O art.2º da Resolução CMN nº 2.309/96 traz a obrigação de existência de um
departamento técnico próprio para a realização das operações de arrendamento mercantil.
Essa previsão legal determinando a existência de tal departamento é a linguagem normativa
que obriga a realização de certa conduta por parte de seu destinatário, qual seja, a constituição
do referido departamento. Por via de conseqüência, ali será considerado ocorrido, pelo menos
nas operações regulares, o fato social que, captado pelo Fisco municipal, tornar-se-á o fato
jurídico tributário da prestação do serviço de qualquer natureza arrendamento mercantil. É,
pois, fato determinante para caracterizar o critério espacial do ISS no caso do arrendamento
mercantil.
O valor residual garantido (VRG) é um valor de garantia que o arrendatário deve
conferir ao arrendador para que este receba, ao término do contrato, uma quantia mínima final
de liquidação do contrato, na hipótese de o arrendatário não optar pela compra do imóvel.
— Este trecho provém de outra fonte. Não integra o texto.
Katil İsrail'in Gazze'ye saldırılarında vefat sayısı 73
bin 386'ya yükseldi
É
distinto, pois, do valor residual, que é o próprio preço de opção de compra.
22
ISS E ARRENDAMENTO MERCANTIL
Alberto Macedo
Quando o VRG é pago antecipadamente, em parcelas, integralmente, o arrendador
deverá devolver ao arrendatário o valor alcançado na compra e venda realizada com terceiro,
só podendo reter o valor correspondente à diferença entre o preço efetivamente pago pelo
terceiro e o VRG contratualmente previsto, quando este último tiver sido superior. Isto porque
o VRG pago tem a única função de garantir a defasagem que se concretizar entre o preço
efetivo de venda (menor valor) ao terceiro e o VRG previsto contratualmente (maior valor).
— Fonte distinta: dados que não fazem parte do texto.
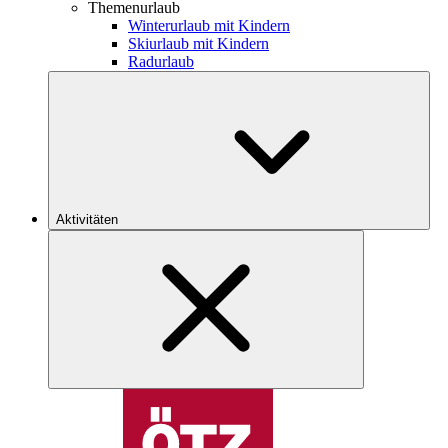
Themenurlaub
Winterurlaub mit Kindern
Skiurlaub mit Kindern
Radurlaub
Aktivitäten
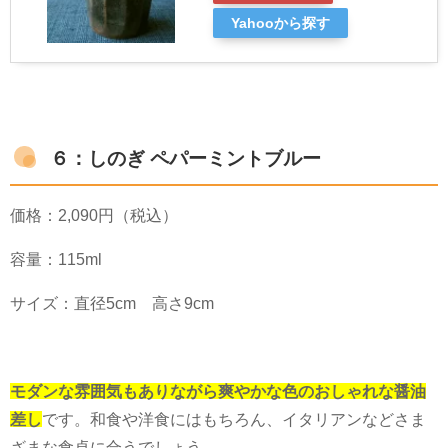
Yahooから探す
６：しのぎ ペパーミントブルー
価格：
2,090
円（税込）
容量：
115ml
サイズ：直径
5cm
高さ
9cm
モダンな雰囲気もありながら爽やかな色のおしゃれな醤油
差し
です。和食や洋食にはもちろん、イタリアンなどさま
ざまな食卓に合うでしょう。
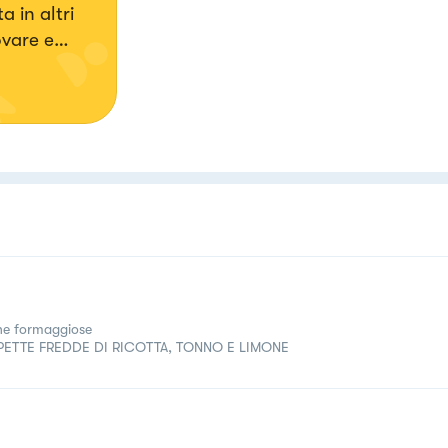
 in altri
ovare e
l'idea di
ine formaggiose
PETTE FREDDE DI RICOTTA, TONNO E LIMONE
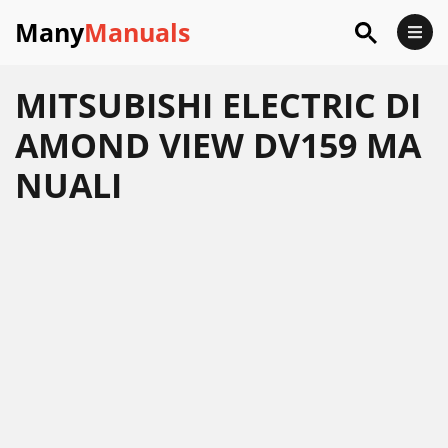
Many
Manuals
MITSUBISHI ELECTRIC DI
AMOND VIEW DV159 MA
NUALI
Assim, nesse caso, o VRG pago só vai contribuir para a composição da base de cálculo do ISS
na parte que efetivamente ficar com o arrendador.
Havendo a compra e venda, seja com o próprio arrendatário, seja com terceira pessoa,
e sendo o preço efetivo de compra e venda inferior ao VRG previsto contratualmente, a base
de cálculo do ICMS será somente aquele valor efetivamente pago a título de compra e venda e
a base de cálculo do ISS vai ser “retificada” para se acrescentar a parte do VRG pago que for
utilizada para o arrendador alcançar o VRG previsto contratualmente.
Quando o arrendatário opta pela compra do bem, geralmente o correspondente preço
vai coincidir com o VRG pago antecipadamente e, portanto, tal valor servirá de base de
cálculo do ICMS. Deixemos claro que a base de cálculo do ICMS será sempre o preço de
compra efetivamente pago ao arrendador, não havendo qualquer relação dessa base de cálculo
com o VRG previsto contratualmente enquanto tal.